Data extracted from a collection
╔══
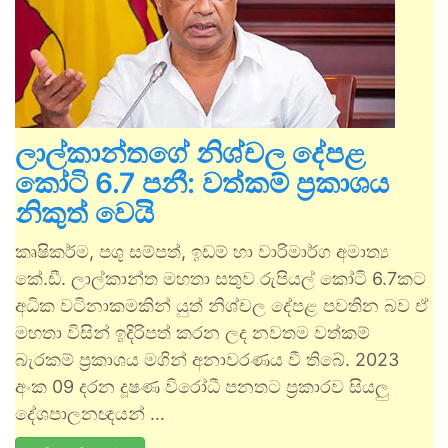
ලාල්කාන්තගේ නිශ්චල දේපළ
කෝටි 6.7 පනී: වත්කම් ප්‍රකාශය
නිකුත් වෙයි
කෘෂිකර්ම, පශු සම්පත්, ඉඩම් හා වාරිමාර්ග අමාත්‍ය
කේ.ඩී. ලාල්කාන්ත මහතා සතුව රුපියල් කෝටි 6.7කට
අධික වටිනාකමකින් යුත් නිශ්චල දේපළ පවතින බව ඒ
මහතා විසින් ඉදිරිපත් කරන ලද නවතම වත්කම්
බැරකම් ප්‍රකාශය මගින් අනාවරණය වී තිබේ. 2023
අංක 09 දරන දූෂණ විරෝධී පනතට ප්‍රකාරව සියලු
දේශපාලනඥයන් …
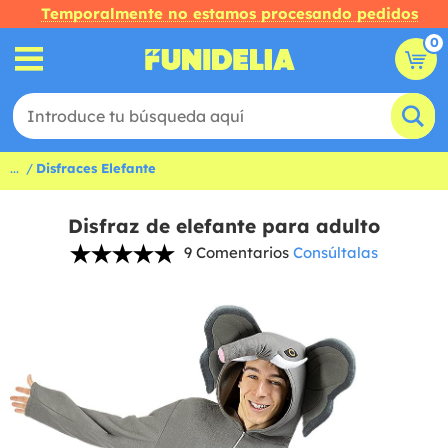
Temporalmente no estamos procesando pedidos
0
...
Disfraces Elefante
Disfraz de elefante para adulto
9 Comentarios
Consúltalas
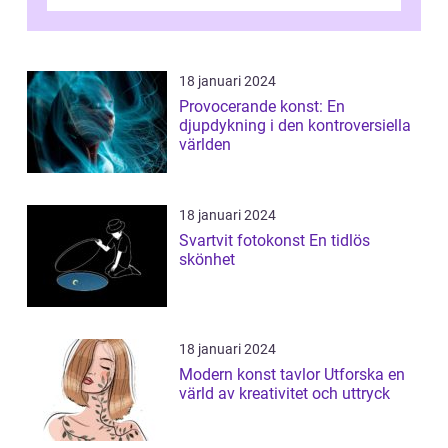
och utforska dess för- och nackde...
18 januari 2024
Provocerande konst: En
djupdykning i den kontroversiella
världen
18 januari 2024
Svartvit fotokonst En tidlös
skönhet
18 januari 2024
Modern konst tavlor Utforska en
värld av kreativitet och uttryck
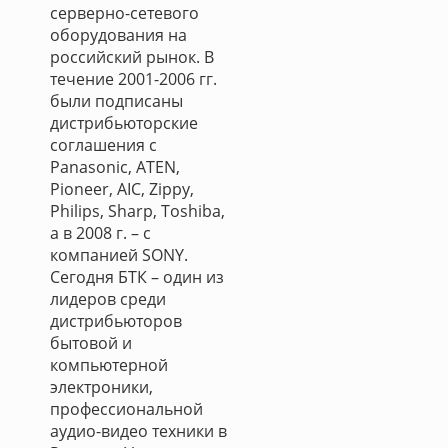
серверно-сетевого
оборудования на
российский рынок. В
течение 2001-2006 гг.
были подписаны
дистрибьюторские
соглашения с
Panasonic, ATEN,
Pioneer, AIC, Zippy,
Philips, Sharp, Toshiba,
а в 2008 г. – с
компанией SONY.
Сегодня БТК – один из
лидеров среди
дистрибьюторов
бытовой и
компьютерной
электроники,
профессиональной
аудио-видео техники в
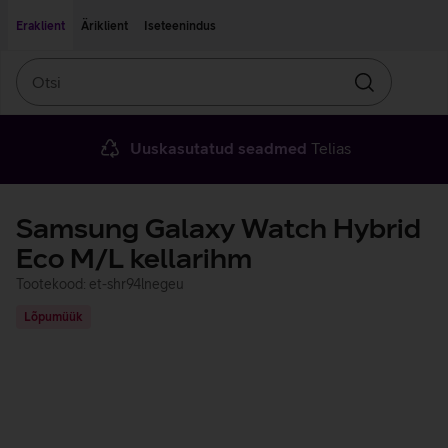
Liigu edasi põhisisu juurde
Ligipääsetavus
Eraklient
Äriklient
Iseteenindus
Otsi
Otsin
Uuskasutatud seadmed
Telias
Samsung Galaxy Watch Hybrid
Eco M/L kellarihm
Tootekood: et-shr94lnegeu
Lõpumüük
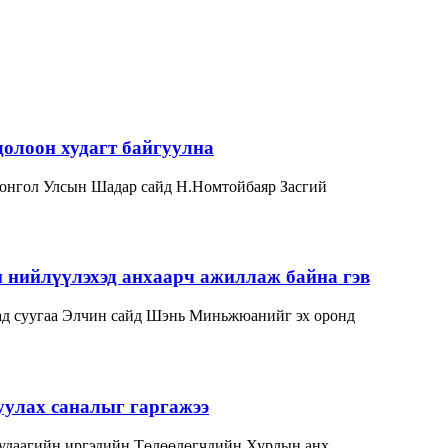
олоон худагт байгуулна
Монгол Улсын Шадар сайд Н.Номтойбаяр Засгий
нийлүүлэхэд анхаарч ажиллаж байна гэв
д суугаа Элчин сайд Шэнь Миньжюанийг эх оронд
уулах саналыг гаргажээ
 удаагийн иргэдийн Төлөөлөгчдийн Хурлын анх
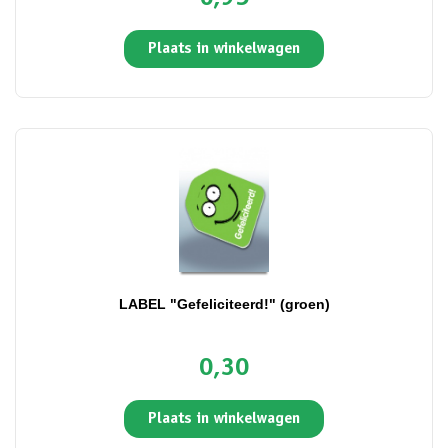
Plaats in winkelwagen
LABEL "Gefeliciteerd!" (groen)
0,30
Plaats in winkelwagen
╚══
● Exercise: Find every line in the records that contains the word "сайд"; copy those lines.

● Response to the exercise:
Монгол Улсын Шадар сайд Н.Номтойбаяр Засгий
д суугаа Элчин сайд Шэнь Миньжюанийг эх оронд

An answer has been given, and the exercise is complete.